(RECORDS FOR THIS TASK)

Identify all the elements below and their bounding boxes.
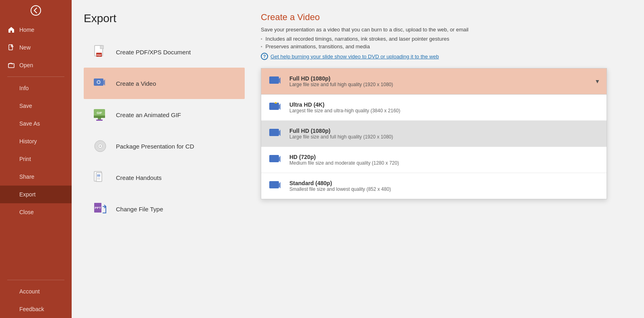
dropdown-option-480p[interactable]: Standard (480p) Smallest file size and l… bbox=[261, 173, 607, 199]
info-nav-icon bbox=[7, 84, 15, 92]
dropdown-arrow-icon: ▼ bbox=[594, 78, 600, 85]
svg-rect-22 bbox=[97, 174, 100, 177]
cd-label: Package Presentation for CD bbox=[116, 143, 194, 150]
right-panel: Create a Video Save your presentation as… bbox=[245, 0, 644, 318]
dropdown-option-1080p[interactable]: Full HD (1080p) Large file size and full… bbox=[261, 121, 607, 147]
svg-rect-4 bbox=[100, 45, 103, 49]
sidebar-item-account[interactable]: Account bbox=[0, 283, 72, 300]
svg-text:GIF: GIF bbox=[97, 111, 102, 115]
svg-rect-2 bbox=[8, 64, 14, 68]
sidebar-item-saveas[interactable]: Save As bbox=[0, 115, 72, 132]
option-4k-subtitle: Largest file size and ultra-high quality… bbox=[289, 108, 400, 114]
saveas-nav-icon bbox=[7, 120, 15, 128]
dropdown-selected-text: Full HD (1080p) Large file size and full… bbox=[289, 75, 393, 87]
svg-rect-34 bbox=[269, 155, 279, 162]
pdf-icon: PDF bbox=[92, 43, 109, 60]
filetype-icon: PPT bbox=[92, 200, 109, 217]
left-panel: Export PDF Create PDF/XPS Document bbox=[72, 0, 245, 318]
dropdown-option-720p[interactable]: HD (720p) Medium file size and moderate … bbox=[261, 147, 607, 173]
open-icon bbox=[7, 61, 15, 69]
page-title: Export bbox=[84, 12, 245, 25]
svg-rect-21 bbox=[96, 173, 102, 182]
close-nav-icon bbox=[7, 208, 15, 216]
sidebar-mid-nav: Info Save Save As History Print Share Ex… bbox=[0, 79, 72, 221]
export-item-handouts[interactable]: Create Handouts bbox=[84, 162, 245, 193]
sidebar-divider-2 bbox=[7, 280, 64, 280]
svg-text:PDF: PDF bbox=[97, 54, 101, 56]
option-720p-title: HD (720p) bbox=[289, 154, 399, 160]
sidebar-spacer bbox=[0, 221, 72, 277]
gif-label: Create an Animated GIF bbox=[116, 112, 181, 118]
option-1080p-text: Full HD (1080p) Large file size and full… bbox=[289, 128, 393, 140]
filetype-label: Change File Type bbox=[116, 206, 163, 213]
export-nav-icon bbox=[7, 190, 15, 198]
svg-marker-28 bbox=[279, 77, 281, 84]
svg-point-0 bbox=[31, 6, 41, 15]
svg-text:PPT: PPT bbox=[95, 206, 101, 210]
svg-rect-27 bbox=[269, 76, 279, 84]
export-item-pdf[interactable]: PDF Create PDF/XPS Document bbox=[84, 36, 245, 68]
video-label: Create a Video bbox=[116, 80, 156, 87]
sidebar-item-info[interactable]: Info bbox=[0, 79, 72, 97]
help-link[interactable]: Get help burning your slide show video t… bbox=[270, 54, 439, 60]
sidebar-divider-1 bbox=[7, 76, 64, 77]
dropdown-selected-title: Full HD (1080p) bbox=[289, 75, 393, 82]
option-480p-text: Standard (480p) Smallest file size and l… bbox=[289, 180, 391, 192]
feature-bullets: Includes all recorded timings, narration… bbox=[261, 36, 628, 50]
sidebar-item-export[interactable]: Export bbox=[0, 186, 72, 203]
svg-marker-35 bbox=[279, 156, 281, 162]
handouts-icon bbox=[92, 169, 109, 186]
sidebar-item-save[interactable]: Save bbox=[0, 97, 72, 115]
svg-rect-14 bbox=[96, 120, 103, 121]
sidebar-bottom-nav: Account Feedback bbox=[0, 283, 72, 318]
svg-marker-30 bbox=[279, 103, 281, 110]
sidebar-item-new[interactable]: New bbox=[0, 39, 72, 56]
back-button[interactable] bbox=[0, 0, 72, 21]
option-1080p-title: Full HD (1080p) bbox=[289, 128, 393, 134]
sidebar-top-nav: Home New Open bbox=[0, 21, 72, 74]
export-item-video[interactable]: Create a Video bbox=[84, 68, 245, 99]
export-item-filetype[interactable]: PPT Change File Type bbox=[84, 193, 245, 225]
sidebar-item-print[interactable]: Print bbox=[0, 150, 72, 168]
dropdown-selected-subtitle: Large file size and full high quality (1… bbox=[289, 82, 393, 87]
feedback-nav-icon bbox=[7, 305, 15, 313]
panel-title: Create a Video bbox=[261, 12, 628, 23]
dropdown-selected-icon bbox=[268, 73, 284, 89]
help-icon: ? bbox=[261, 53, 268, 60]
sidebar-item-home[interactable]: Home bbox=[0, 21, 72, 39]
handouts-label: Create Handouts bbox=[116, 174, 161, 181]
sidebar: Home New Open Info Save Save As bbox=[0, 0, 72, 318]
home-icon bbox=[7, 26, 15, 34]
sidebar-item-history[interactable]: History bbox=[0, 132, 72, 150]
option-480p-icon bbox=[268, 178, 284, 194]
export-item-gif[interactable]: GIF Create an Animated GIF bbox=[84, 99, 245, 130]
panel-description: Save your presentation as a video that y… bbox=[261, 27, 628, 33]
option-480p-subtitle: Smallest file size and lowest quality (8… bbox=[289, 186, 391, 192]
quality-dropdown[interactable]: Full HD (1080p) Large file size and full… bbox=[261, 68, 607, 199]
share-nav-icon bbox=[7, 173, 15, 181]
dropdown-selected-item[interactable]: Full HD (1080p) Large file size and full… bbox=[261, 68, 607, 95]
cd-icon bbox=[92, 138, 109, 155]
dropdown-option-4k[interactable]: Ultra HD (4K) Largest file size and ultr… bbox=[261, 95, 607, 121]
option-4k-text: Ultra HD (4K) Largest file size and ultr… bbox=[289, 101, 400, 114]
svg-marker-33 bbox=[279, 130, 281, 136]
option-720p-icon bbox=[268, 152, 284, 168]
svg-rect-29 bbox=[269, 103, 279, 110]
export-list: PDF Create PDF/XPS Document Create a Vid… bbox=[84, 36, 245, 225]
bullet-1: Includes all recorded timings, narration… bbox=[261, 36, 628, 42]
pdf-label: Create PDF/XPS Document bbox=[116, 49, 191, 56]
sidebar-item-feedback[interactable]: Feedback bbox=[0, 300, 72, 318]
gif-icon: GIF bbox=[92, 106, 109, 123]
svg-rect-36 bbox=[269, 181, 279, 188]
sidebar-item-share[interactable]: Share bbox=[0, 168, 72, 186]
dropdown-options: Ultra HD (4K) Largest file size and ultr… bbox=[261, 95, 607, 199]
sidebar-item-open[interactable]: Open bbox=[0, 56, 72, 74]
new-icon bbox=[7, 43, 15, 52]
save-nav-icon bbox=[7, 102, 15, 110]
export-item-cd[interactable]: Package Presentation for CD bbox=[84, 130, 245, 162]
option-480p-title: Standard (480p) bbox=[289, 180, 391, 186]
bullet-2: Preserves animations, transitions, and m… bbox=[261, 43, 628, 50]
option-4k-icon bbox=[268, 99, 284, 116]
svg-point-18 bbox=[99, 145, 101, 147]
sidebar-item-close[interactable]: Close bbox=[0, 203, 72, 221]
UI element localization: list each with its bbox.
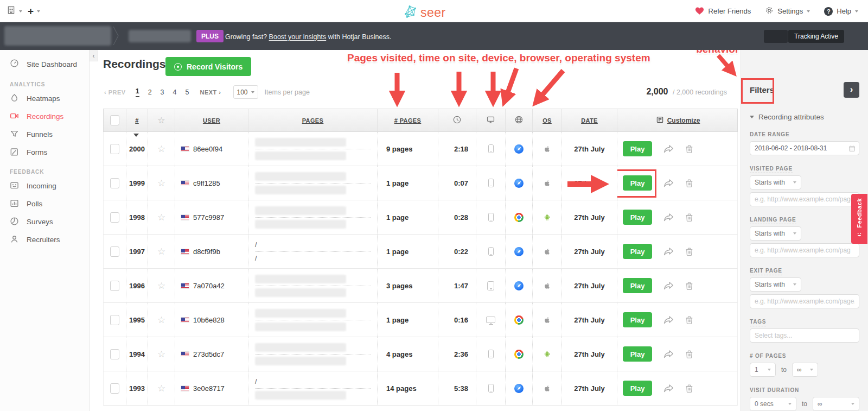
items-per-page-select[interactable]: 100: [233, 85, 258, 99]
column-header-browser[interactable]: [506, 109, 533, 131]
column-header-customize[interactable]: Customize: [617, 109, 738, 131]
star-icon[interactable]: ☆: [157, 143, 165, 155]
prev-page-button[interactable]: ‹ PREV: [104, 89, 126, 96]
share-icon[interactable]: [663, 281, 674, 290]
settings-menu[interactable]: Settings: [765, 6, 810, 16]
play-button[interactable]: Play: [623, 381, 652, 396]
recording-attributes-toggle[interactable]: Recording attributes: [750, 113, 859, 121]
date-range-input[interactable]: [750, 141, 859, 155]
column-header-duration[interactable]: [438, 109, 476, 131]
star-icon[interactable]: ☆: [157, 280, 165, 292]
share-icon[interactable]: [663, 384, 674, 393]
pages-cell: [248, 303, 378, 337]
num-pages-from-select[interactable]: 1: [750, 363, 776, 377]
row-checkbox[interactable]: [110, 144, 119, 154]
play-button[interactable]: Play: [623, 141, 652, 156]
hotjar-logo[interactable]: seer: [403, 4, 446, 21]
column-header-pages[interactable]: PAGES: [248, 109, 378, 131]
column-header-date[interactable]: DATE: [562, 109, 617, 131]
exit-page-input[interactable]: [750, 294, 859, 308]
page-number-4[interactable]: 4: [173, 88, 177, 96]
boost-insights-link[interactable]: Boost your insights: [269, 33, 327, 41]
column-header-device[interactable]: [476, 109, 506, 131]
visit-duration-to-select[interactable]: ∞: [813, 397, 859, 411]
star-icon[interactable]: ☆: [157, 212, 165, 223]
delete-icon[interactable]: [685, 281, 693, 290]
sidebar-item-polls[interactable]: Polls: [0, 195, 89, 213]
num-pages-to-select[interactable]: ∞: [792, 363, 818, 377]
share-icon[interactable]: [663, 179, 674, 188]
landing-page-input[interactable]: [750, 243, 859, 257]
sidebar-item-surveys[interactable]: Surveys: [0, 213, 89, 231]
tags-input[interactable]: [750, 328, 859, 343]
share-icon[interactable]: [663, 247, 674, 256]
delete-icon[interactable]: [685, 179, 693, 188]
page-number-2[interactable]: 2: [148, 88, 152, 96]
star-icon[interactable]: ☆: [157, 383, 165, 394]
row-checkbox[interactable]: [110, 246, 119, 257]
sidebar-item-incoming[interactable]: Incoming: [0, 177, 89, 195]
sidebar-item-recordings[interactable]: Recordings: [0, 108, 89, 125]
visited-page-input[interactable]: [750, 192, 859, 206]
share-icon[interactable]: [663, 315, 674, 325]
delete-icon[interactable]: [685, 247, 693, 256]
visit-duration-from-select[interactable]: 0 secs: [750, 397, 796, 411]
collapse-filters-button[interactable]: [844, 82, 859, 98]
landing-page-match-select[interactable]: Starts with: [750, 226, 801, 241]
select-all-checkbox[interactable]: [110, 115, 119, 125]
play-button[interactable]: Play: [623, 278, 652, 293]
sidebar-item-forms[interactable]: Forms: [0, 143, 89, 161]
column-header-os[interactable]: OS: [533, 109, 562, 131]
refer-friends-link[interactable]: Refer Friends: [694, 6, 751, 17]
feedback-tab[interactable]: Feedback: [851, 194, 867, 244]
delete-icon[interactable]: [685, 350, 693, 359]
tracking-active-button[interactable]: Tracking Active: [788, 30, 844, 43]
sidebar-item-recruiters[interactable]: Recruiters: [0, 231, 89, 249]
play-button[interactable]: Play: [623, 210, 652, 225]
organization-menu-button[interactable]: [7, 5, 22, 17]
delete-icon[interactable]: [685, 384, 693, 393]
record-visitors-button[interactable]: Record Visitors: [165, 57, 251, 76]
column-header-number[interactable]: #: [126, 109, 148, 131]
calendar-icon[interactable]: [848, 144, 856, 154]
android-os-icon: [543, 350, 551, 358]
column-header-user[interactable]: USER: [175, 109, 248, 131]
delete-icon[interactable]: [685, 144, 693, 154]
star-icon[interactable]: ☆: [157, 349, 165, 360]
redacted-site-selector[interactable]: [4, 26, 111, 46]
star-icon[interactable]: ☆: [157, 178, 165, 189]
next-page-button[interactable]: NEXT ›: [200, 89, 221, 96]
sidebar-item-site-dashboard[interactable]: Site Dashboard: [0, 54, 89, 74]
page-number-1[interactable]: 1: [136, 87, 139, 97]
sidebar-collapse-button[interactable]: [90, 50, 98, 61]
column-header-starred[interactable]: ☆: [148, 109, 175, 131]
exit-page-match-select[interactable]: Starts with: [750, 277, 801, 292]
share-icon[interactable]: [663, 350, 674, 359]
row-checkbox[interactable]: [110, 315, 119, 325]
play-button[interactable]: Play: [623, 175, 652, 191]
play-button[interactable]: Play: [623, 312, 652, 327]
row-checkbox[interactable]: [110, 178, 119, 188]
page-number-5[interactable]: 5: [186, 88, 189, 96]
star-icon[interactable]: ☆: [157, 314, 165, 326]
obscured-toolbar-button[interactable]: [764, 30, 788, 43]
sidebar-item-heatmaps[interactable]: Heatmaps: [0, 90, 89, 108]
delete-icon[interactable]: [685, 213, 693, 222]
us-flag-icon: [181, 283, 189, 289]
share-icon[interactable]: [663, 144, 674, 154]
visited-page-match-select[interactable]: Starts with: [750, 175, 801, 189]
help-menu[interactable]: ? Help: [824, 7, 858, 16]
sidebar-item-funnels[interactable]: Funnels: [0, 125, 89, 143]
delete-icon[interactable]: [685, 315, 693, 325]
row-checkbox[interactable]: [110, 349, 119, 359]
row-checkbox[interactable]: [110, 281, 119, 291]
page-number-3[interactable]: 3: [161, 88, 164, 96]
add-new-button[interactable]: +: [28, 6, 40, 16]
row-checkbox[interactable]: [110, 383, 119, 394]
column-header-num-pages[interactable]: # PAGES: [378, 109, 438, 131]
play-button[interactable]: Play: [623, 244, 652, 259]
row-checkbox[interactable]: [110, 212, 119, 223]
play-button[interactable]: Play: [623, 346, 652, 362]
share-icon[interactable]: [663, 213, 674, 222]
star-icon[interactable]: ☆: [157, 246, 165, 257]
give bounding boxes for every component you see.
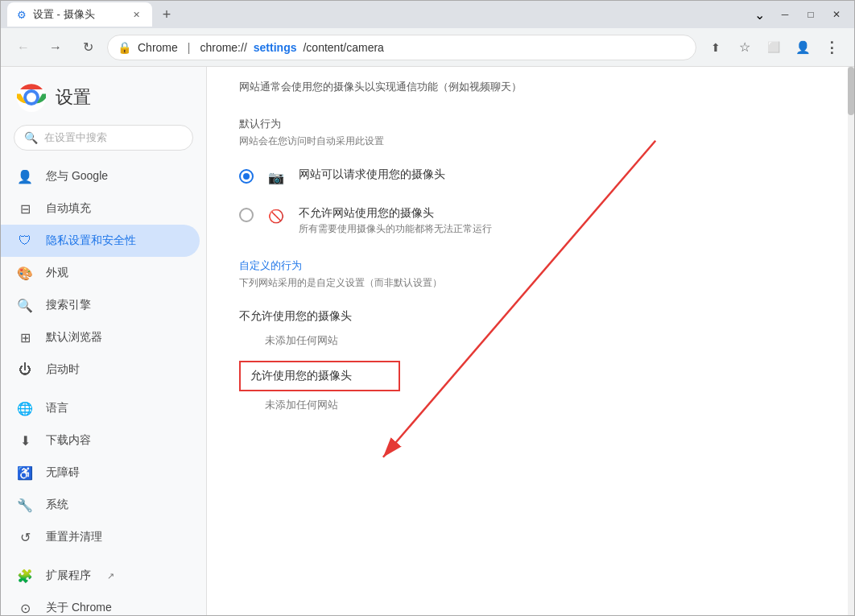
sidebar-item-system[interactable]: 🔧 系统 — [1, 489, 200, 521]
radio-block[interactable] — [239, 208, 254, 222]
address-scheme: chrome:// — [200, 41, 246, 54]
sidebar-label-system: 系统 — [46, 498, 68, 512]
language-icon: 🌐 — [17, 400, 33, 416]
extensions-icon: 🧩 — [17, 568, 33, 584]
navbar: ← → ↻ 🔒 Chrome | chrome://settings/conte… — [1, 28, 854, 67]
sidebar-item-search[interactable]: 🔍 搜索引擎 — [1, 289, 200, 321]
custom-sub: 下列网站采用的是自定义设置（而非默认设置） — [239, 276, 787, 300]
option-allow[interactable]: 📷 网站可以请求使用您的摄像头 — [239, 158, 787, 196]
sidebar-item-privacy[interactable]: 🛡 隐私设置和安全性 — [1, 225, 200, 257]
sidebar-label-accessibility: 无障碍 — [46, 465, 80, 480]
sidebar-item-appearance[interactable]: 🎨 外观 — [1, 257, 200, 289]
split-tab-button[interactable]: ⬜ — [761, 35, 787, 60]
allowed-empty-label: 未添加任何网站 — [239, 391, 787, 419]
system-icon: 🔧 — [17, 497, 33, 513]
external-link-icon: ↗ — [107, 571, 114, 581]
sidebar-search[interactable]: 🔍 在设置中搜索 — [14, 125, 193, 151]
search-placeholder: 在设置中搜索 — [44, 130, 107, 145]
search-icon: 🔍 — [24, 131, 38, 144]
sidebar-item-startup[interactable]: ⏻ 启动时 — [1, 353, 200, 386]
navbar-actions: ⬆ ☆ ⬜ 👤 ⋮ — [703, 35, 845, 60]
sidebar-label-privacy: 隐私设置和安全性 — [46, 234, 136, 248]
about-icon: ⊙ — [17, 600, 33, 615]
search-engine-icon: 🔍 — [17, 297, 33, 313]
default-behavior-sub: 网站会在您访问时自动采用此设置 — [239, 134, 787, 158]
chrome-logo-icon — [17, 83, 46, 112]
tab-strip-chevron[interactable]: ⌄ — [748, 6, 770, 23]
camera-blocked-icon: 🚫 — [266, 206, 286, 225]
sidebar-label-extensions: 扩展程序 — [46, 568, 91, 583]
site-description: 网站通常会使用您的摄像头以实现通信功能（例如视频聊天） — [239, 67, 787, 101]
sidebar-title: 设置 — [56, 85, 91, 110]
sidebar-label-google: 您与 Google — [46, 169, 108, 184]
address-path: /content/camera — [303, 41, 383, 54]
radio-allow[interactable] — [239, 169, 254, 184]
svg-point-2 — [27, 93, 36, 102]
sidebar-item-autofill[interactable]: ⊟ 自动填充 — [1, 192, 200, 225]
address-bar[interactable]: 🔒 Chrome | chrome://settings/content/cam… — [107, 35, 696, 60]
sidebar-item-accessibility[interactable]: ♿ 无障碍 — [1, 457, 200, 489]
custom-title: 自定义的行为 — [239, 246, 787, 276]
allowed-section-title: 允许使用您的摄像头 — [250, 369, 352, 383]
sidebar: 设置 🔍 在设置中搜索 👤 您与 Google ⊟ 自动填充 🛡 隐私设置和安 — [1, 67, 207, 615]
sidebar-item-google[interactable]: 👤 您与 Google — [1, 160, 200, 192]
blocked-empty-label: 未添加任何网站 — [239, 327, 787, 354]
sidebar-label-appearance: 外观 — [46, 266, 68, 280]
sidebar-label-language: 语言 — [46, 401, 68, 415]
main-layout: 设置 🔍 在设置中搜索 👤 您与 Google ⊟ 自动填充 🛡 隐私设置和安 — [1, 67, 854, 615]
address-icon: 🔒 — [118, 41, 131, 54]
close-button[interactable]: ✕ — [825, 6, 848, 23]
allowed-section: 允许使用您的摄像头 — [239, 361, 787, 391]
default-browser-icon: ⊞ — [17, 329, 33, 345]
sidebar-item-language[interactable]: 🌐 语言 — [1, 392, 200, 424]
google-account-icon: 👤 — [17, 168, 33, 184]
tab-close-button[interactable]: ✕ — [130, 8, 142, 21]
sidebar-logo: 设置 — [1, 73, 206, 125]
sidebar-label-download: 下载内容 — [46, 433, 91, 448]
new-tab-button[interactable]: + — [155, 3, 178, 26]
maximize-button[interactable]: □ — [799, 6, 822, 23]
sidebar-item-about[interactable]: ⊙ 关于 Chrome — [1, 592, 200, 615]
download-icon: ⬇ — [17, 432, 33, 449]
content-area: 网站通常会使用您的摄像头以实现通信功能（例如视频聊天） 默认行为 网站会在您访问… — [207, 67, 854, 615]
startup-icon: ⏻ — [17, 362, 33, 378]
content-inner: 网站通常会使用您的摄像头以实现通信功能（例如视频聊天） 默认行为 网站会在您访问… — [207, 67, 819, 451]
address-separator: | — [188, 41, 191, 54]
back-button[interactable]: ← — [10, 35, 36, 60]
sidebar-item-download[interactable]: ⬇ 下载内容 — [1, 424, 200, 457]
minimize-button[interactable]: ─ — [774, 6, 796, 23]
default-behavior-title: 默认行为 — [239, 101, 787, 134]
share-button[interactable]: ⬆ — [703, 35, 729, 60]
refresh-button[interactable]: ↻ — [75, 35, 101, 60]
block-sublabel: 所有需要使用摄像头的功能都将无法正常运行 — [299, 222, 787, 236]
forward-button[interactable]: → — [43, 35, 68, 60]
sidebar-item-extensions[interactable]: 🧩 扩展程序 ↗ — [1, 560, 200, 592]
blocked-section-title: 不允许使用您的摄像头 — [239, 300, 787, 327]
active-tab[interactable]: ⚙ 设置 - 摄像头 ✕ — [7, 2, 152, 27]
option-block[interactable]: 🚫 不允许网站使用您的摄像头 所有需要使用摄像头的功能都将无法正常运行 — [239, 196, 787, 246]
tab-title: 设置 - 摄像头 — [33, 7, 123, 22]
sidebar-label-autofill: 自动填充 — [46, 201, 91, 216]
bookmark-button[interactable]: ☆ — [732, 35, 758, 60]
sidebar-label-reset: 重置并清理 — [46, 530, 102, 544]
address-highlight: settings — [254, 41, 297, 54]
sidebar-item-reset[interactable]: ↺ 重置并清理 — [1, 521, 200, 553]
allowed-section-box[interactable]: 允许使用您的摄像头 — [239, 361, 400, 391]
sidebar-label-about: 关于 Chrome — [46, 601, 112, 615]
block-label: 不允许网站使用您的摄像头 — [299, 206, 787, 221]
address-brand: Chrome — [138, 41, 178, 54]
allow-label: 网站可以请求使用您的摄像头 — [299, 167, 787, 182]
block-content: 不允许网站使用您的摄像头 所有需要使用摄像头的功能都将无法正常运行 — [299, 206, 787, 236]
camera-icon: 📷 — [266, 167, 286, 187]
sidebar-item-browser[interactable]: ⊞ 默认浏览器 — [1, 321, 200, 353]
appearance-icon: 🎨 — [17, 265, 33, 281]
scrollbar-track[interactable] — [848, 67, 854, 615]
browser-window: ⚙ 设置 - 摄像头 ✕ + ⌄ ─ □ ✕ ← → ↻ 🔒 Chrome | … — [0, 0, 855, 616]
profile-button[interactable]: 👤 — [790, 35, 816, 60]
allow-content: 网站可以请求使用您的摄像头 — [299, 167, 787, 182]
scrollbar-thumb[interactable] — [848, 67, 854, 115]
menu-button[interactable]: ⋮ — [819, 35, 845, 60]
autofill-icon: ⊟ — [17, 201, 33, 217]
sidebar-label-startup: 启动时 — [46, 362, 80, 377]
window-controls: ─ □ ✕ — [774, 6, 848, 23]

(End RECORDS FOR THIS TASK)

◆ ASSIGNMENT:
Review the entries above and return every line where "不允许网站使用您的摄像头" appears.

◆ COMPLETED EXERCISE:
option-block[interactable]: 🚫 不允许网站使用您的摄像头 所有需要使用摄像头的功能都将无法正常运行 — [239, 196, 787, 246]
block-label: 不允许网站使用您的摄像头 — [299, 206, 787, 221]
block-content: 不允许网站使用您的摄像头 所有需要使用摄像头的功能都将无法正常运行 — [299, 206, 787, 236]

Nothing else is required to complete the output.